あらすじは、長くなるので省略。興味のある方は是非レンタル・ショップに走るか、目の前のハコでぐぐってやって下さい。

何処にでもありそうな物語。日常に確かに潜んでいると思わせる説得力がある。よく練られた脚本だなー、とか、大して映画通でも無いのに思ってしまった。事故や強盗は異常事態であると同時に日常の至る所で発生している。それらが「ごく当たり前に」起きるのだけれど、それが見えない部分で繋がっていき、収斂してゆく。巧い。
結びつけるのが「人種差別」だったり偏見だったり思い込みだったりするのもまた、一概に「それはないじゃん」と登場人物たちを非難出来ないもので(「差別」意識の全く居ない人間なんて居るか?)、それもまたあれこれ考えさせられる。

ピアノの鍵盤を指でするすると辿るように、人々は繋がりを持ち、ぶつかり、触れ合い、新たな関係を生み出す。その「連鎖」が絶妙なのだ。それぞれの登場人物の属性や背景が明らかになるにつれて物語の面白味と深みが増してゆく様が素晴らしい。
この部分がアレに繋がって、あのヒトがあのヒトと関わりがあって、そのヒトとあのことが結びついて、とどんどん色んなことが見えてくる瞬間が来て、思わず呻らされる。巧いなー。ホントに巧い。
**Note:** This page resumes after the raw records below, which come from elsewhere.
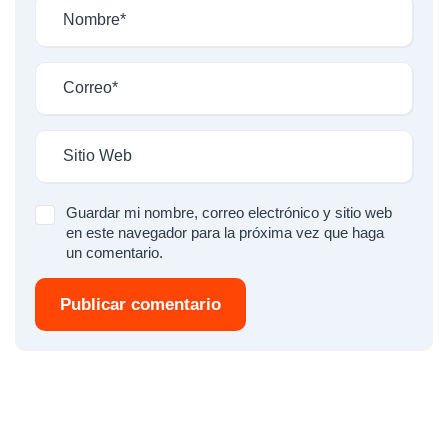
Guardar mi nombre, correo electrónico y sitio web
en este navegador para la próxima vez que haga
un comentario.
Publicar comentario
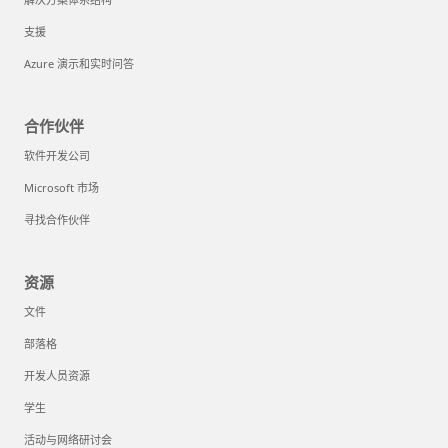
支援
Azure 演示和实时问答
合作伙伴
软件开发公司
Microsoft 市场
寻找合作伙伴
资源
文件
部落格
开发人员资源
学生
活动与网络研讨会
軽蔑していた人間に救われる。愛している人間に心が届かない。
見知らぬひとへの恐怖。誤解と思い込みから生まれる偏見。
誰にでもあるものが誰かを陥れ、誰かを救う。

群像劇としてうまくまとまっていて見応えがあった。どの人物にもイヤなところ・いいところがあって、――いいことも悪いことも起こる。感謝の気持が湧き起こるように、怒りが消えない時もある。誰かを恐怖すると同時に、愛しいと思う。どれほど歩み寄ってもすれ違うこともあれば、どれほど遠い存在だと思っていても通じ合うことがある。
LAという舞台設定もまた絶妙なのかもしれない。NYの持つドライさは無い。けれど、NYだからこそ持ちうる温かさとも微妙に違う何かがある。

触れ合わなくては判らない。それがどんな結果を招くのだとしても。